Düzenli olmaları ve refah içinde olmaları, cezalarının çok ağır olması ve nüfuslarının daha az olmasından kaynaklanıyor bence. Temizlik konusunda ise hiç laf söylemeye hakları yok. Mesela fransızlar çok pisler parfümü de bu yüzden bulmuşlar zaten kokularını bastırsın diye ama en meşhur parfümler fransızların 10 katı fiyatına marka basıp satıolar. Onların yaptığı herşey yılın icadı bizimkiler yapınca çocuklara oyuncak kokan türkler iğğ pis oluyo. Cami ayak kokuyomuşmuşş girme kardeşm millet ibadete geliyo senin gibi gezmeye mi. O kadar yol tepip geliosn 2 foto çekmek için sonra da laf ediosun. Alan memnun satan memnun sana noluyo. Zorla sokuyolar sanki camiye bunları almamak lazım aslında. Yani ben de çok dinine bağlı bir insan sayılmam ama herkesin inancı kendine. Tuvaletlerine taharet musluğu bile yok kimsenin de ıslak mendil fln kullandığını görmedim. Ayrıca kavga bile edemiolar çünkü tırsaklar.Bööö desen ödleri kopuyo kızlardan bile tırsıyolar. Saç modellerine gelince inek yalamış gibi ya dik dik yapıo onların gençleri de bir kilo joleyle birlikte.

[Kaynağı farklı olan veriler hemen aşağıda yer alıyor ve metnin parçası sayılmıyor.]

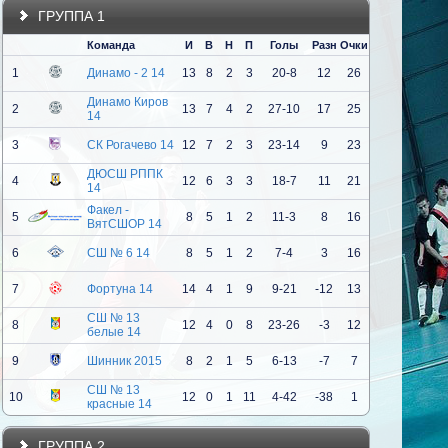
ГРУППА 1
Команда
И
В
Н
П
Голы
Разн
Очки
1
Динамо - 2 14
13
8
2
3
20-8
12
26
Динамо Киров
2
13
7
4
2
27-10
17
25
14
3
СК Рогачево 14
12
7
2
3
23-14
9
23
ДЮСШ РППК
4
12
6
3
3
18-7
11
21
14
Факел -
5
8
5
1
2
11-3
8
16
ВятСШОР 14
6
СШ № 6 14
8
5
1
2
7-4
3
16
7
Фортуна 14
14
4
1
9
9-21
-12
13
СШ № 13
8
12
4
0
8
23-26
-3
12
белые 14
9
Шинник 2015
8
2
1
5
6-13
-7
7
СШ № 13
10
12
0
1
11
4-42
-38
1
красные 14
ГРУППА 2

Hala bizden korktuklarını düşünüyorum işgal edicez fln diye ödleri kopuyo vizeler fln kaldırılırsa zaten bütün dünya türk olur. Şu halde bile türklerin gitmediği yer yok gibi. Neyse özet olarak biraz saçma ve çocukça bence bu dergi yazısı. Yani tamam iyi değiliz de hiç mi iyi yanı yok bu Türklerin. Onlara göre iyi bi yanı yoksa da gelmesinler ama olmaaz neden çünkü kendi ülkelerindeki iğrenç yemeklere zevksiz ve 100 katı daha pahalı giysiler bulunmakta ayrıca her ne kadar yok etsekde tarihimiz de onlardan bin kat daha zengin.Entel ya bunların hepsi araştırmaya fln geliolar yaa neyse ne demişler kervan geri dönerken sondakilr baş olurmuş ehuehuehuehuehuehHaaa bide kadınlar erkekleri tahrik etmek için göğüs dekoltesiz dolaşmıyolar diyo ya yazıda. Yani söylicek söz bulamıyorum şaka gibi. Antalyadaki bodrumdaki yabancı turistlerin striptizci gibi barların tepesinde yaptıkları danslardan, her ruslara nataşa (bi nevi O.....) dendiğini fln haberleri yok herhalde bunların. Ya da kendi ülkelerinde komşularının kocalarıyla kırıştıran veya üvey erkek kardeşleriyle birlikte olan kızlardan da haberi yok sanırım bu adamcağızın. Yani çoook çok saçma bence bu yazı mesela dese ki işte "efendim türkler eğitimsiz dünyadan bi haber filanca yerin başkentini bile bilmez, vurdumduymaz çevreye karşı duyarsız vs" belki daha inandırıcı olabilirdi ama kalkıp da yok kadınlar bööle erkekleri bööle demeleri çok saçma kendileri bin beter yozlaşmış.